Americans love guzzling their sports drinks and soda, but getting every state to slap a one cent tax on the beverages might be a stretch.A new study published in the journal Health Affairs posits that taxing one-cent per ounce on sodas might cut consumption by as much as 15 per cent for Americans 25 to 64.
We drink 13.8 billion gallons of the sweet stuff each year which comes out to 70,000 calories or 45 gallons per person.
The team, led by Columbia University’s Claire Wang, estimates the tax would shave $17 billion off related health care costs and boost America’s revenue by $13 billion (if enacted in 2010).
The tax could also sidetrack our diabetes and obesity epidemics, as the drinks are linked to both.

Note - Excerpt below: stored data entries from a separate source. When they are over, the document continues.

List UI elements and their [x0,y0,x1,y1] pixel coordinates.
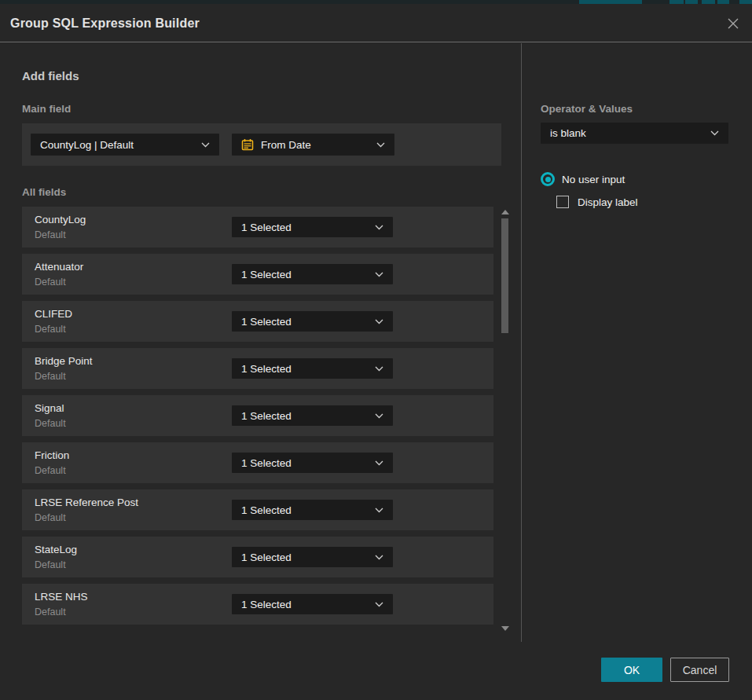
chevron-down-icon [375,225,383,230]
scrollbar-thumb[interactable] [501,218,508,333]
radio-selected-icon [541,172,555,186]
field-selection-value: 1 Selected [241,410,292,422]
operator-values-heading: Operator & Values [541,103,633,115]
all-fields-label: All fields [22,186,66,198]
scroll-down-icon[interactable] [501,626,509,631]
field-name: CountyLog [35,214,86,225]
field-row: Bridge Point Default 1 Selected [22,348,493,389]
close-icon[interactable] [725,16,741,31]
cancel-button[interactable]: Cancel [670,658,729,682]
chevron-down-icon [375,366,383,372]
no-user-input-radio[interactable]: No user input [541,172,625,186]
chevron-down-icon [376,142,385,148]
main-field-field-value: From Date [261,139,311,151]
field-selection-dropdown[interactable]: 1 Selected [232,500,393,520]
field-selection-value: 1 Selected [241,599,292,610]
field-selection-value: 1 Selected [241,269,292,280]
screen: Group SQL Expression Builder Add fields … [0,0,752,700]
chevron-down-icon [710,130,719,136]
field-selection-dropdown[interactable]: 1 Selected [232,217,393,237]
field-type: Default [35,371,66,382]
display-label-checkbox[interactable]: Display label [556,196,638,208]
chevron-down-icon [375,319,383,324]
field-type: Default [35,229,66,240]
field-type: Default [35,324,66,335]
no-user-input-label: No user input [562,174,625,185]
scroll-up-icon[interactable] [501,210,509,214]
chevron-down-icon [375,460,383,466]
all-fields-list: CountyLog Default 1 Selected Attenuator … [22,207,493,631]
field-selection-dropdown[interactable]: 1 Selected [232,311,393,332]
field-name: Signal [35,402,64,414]
field-name: StateLog [35,544,77,555]
field-row: CountyLog Default 1 Selected [22,207,493,247]
chevron-down-icon [375,508,383,513]
field-row: LRSE NHS Default 1 Selected [22,584,493,625]
field-row: CLIFED Default 1 Selected [22,301,493,342]
field-selection-value: 1 Selected [241,457,292,469]
field-row: Friction Default 1 Selected [22,442,493,483]
field-selection-value: 1 Selected [241,316,292,328]
field-type: Default [35,607,66,618]
field-selection-value: 1 Selected [241,504,292,516]
field-selection-dropdown[interactable]: 1 Selected [232,405,393,426]
field-type: Default [35,512,66,523]
add-fields-heading: Add fields [22,69,79,82]
list-scrollbar[interactable] [500,207,511,631]
field-type: Default [35,559,66,570]
field-selection-value: 1 Selected [241,222,292,233]
field-selection-dropdown[interactable]: 1 Selected [232,453,393,473]
operator-dropdown[interactable]: is blank [541,123,728,144]
field-row: LRSE Reference Post Default 1 Selected [22,489,493,530]
field-selection-dropdown[interactable]: 1 Selected [232,547,393,567]
field-selection-dropdown[interactable]: 1 Selected [232,358,393,379]
field-name: LRSE NHS [35,591,88,603]
field-row: StateLog Default 1 Selected [22,537,493,577]
main-field-source-value: CountyLog | Default [40,139,134,151]
field-selection-dropdown[interactable]: 1 Selected [232,594,393,614]
dialog-header: Group SQL Expression Builder [0,4,752,42]
main-field-label: Main field [22,103,71,115]
display-label-text: Display label [578,196,638,208]
field-name: Attenuator [35,261,83,273]
field-type: Default [35,277,66,288]
chevron-down-icon [375,272,383,277]
chevron-down-icon [375,555,383,560]
chevron-down-icon [375,413,383,419]
dialog-title: Group SQL Expression Builder [10,4,200,42]
vertical-divider [521,43,522,642]
main-field-panel: CountyLog | Default From Date [22,123,501,166]
chevron-down-icon [201,142,210,148]
calendar-icon [241,138,254,151]
field-type: Default [35,418,66,429]
chevron-down-icon [375,602,383,607]
group-sql-expression-builder-dialog: Group SQL Expression Builder Add fields … [0,4,752,700]
main-field-field-dropdown[interactable]: From Date [232,134,394,156]
field-selection-dropdown[interactable]: 1 Selected [232,264,393,284]
field-name: Friction [35,449,69,461]
field-name: Bridge Point [35,355,93,367]
field-name: CLIFED [35,308,72,320]
ok-button[interactable]: OK [601,658,662,682]
field-row: Signal Default 1 Selected [22,395,493,436]
field-selection-value: 1 Selected [241,363,292,375]
operator-value: is blank [550,127,586,139]
field-selection-value: 1 Selected [241,552,292,563]
checkbox-unchecked-icon [556,196,569,208]
field-row: Attenuator Default 1 Selected [22,254,493,295]
main-field-source-dropdown[interactable]: CountyLog | Default [31,134,219,156]
field-name: LRSE Reference Post [35,497,138,508]
field-type: Default [35,465,66,476]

The authors explain:
“Over the period 2010–20, the tax was estimated to prevent 2.4 million diabetes person-years, 95,000 coronary heart events, 8,000 strokes, and 26,000 premature deaths, while avoiding more than $17 billion in medical costs. In addition to generating approximately $13 billion in annual tax revenue, a modest tax on sugar-sweetened beverages could reduce the adverse health and cost burdens of obesity, diabetes, and cardiovascular diseases.”
More than a dozen states levy a soda tax, just not at the rate proposed here. Soda taxing is a hot-button topic, much like obesity and cigarette smoking. But whether such a tax would cut consumption remains unclear. A 2009 study published in the New England Journal of Public Medicine found that such taxes would be “too small” to cut consumption, while “the revenues are not earmarked for programs related to health.”
The American Beverage Association offered a different take: “This paper is nothing more than another attempt by researchers and their supporters who have long advocated discriminatory taxes on beverages to promote a beverage tax, which will have no impact on public health. Consumers do not support these taxes and recognise them for what they truly are – a money grab to raise revenue, as noted by the authors themselves.”